The gaming industry is now dealing with a higher tax burden following the announcement that service tax in the nation is set to increase.
At the Budget 2024 presentation, Prime Minister Datuk Seri Anwar Ibrahim suggested that the government increase the service tax rate by two percentage points to 8%.
As the net payable service tax is net of gaming tax, pool betting duty, and payout, RHB Research estimates that the rise for the gaming sector will amount to 1-2% of gross sales.
Since the introduction of the Goods and Services Tax (GST) in 2015, numbers forecast operators (NFO) have been responsible for paying these taxes, and the gaming industry is now subject to the service tax following the expansion of the SST’s application and re-implementation in 2018.
According to RHB, any cut in prize payout or rise in ticket pricing to make up for the tax hike could result in lower sales and a loss of market share to unlicensed NFOs.
“After factoring in the increased tax rate, we trim our FY24F-25F earnings for Magnum Bhd and Sports Toto Bhd by 4-5%, assuming that they absorb all the incremental cost without increasing the ticket price nor lowering the prize payout,” it stated in a sector report.
The research company also made note of the lack of fresh positive catalysts for the industry because it considers the sector valuation, which is reasonable and close to its mean, to have already taken the rebound in ticket sales into account.

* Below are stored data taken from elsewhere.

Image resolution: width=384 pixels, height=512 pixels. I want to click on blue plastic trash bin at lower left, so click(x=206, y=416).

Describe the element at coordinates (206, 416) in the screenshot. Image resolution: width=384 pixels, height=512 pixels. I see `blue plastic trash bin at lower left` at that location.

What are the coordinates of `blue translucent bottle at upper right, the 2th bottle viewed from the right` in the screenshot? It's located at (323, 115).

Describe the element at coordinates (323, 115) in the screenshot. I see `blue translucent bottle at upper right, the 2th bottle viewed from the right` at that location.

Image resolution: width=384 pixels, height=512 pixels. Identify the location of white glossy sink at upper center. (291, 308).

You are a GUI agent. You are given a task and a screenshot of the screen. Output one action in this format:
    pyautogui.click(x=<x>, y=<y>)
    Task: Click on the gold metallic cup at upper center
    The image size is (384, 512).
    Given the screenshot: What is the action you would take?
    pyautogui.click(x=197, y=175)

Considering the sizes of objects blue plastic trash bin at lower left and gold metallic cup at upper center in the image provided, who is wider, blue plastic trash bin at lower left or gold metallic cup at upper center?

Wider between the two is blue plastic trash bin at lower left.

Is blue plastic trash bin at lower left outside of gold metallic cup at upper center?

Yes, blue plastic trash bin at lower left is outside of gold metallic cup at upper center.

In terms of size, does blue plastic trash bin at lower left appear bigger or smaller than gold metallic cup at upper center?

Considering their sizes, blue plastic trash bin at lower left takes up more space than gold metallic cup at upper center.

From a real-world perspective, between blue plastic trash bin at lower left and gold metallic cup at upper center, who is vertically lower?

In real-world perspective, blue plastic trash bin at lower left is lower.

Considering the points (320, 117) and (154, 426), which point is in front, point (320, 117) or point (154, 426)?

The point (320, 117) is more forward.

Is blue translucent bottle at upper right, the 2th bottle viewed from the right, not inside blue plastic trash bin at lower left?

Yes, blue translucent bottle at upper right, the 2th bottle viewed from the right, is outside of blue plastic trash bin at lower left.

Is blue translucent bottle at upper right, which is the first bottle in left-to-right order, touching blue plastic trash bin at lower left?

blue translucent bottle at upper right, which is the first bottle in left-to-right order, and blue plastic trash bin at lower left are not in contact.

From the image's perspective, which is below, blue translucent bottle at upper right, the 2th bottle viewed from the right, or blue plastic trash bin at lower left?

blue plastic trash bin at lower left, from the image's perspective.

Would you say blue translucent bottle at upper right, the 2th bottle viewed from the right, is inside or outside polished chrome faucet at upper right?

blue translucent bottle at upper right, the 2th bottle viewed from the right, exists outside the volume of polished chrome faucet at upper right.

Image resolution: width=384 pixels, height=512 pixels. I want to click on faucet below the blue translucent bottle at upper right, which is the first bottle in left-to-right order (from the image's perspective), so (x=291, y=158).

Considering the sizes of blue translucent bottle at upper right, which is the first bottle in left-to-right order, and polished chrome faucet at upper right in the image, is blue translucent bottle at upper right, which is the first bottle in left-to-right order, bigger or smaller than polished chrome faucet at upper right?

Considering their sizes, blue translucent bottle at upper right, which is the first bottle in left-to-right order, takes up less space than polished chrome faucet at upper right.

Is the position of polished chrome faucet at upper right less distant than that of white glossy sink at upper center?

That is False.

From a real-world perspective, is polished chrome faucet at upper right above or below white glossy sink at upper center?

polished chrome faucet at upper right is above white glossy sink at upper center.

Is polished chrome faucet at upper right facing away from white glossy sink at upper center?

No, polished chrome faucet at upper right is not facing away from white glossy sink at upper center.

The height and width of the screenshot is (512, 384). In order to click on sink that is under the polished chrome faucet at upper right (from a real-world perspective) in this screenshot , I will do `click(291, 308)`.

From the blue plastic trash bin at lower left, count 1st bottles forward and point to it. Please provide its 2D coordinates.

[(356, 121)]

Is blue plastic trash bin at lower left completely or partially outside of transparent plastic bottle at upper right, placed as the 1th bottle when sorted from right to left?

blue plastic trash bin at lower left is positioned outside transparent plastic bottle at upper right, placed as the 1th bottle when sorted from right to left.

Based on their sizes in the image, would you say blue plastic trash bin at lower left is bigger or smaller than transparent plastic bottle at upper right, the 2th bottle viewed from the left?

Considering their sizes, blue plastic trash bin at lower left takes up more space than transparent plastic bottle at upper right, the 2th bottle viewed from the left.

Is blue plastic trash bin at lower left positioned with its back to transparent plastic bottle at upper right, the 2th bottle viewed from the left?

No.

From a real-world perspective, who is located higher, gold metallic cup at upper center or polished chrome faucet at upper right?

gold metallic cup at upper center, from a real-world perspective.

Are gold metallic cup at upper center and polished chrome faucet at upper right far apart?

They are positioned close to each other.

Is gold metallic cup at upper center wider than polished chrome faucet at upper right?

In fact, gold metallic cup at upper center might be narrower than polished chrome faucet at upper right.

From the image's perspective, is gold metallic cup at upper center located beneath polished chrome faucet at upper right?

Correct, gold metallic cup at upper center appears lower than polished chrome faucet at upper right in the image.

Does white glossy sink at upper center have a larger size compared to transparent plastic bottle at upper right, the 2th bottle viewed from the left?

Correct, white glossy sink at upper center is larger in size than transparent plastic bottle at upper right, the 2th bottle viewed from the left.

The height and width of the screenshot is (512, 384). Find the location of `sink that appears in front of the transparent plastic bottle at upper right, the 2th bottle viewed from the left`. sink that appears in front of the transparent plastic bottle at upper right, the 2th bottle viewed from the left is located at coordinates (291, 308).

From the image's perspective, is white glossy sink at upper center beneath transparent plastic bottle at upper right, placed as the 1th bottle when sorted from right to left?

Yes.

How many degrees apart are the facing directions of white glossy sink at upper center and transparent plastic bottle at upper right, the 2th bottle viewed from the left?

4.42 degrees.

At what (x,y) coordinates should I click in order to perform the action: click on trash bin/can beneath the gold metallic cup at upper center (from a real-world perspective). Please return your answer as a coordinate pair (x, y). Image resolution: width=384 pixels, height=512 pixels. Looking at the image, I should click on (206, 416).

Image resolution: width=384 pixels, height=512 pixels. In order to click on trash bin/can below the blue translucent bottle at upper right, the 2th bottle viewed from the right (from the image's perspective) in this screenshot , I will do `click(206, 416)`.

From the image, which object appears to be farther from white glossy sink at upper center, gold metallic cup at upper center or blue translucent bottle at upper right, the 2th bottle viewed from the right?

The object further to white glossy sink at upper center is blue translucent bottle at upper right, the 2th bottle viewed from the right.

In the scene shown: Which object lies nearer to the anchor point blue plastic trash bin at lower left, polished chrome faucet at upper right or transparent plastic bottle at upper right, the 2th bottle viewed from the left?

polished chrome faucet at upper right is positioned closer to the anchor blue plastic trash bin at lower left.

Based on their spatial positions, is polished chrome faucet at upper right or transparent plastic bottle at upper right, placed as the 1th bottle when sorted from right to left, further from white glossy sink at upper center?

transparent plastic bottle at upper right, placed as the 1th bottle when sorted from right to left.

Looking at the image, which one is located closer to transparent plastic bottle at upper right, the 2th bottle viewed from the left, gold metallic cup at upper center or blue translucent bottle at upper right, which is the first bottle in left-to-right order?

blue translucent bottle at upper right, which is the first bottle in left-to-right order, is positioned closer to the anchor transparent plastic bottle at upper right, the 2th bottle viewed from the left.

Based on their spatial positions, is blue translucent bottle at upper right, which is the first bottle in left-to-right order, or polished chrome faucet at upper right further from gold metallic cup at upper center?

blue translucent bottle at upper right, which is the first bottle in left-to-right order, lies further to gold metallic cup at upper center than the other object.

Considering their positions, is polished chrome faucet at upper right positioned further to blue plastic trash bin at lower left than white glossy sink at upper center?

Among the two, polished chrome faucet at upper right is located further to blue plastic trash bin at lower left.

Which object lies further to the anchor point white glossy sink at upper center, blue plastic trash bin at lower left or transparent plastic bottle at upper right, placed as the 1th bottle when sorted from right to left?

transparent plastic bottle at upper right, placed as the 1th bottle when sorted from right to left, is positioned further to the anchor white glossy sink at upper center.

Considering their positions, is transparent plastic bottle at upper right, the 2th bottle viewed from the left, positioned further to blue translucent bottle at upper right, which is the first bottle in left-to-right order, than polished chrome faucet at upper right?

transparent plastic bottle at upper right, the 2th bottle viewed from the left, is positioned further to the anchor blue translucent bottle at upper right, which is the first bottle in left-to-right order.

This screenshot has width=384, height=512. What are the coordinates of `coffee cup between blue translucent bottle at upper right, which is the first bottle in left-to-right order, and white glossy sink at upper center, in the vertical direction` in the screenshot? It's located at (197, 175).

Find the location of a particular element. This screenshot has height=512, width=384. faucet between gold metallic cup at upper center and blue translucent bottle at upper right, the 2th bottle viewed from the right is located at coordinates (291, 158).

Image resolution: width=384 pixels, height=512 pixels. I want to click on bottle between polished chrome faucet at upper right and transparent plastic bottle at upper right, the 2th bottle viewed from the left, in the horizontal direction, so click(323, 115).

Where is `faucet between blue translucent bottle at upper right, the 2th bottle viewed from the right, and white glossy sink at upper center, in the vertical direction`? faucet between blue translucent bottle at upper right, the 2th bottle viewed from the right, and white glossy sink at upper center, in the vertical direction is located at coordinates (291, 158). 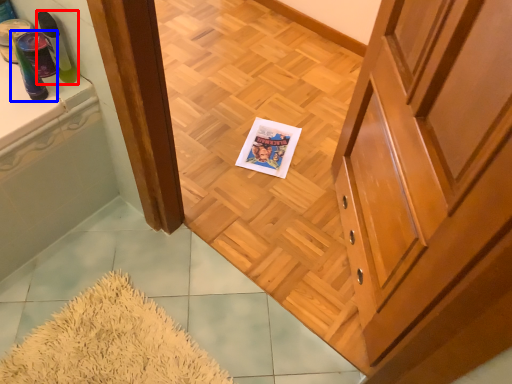 Question: Which object is closer to the camera taking this photo, toiletry (highlighted by a red box) or toiletry (highlighted by a blue box)?

Choices:
 (A) toiletry
 (B) toiletry

Answer: (B)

Additionally, it stated that for the time being, the government’s policy goal does not prioritise legalising online gaming or enacting stronger regulations against unlawful NFPOs.
Since there is less uncertainty about outlet closures, RHB maintains its “neutral” stance on the NFO sub-sector. This could boost the dividend outlook for the NFOs.
While Sports Toto and Magnum both offer 7% FY24F yields, we recommend Magnum above Sports Toto (via HR Owen) because it is less vulnerable to the adverse operating climate in the UK.
“However, we caution that if Magnum’s higher-than-average prize payout ratio continues, it poses downside risks to future earnings and dividend payouts,” it continued.
HR Owen, Sports Toto’s luxury car division, could continue to be under pressure because of rising energy prices, wage costs, and loan costs, according to RHB.
It is anticipated to have an impact on FY24F (June) and may have an impact on HR Owen’s profitability as the opening of Hatfield showroom may result in greater depreciation and interest costs.
“Having said that, Sports Toto’s lottery operation is where it gets the majority of its dividends. As a result, the difficulties at HR Owen are unlikely to adversely affect the company’s dividend prospects,” it added.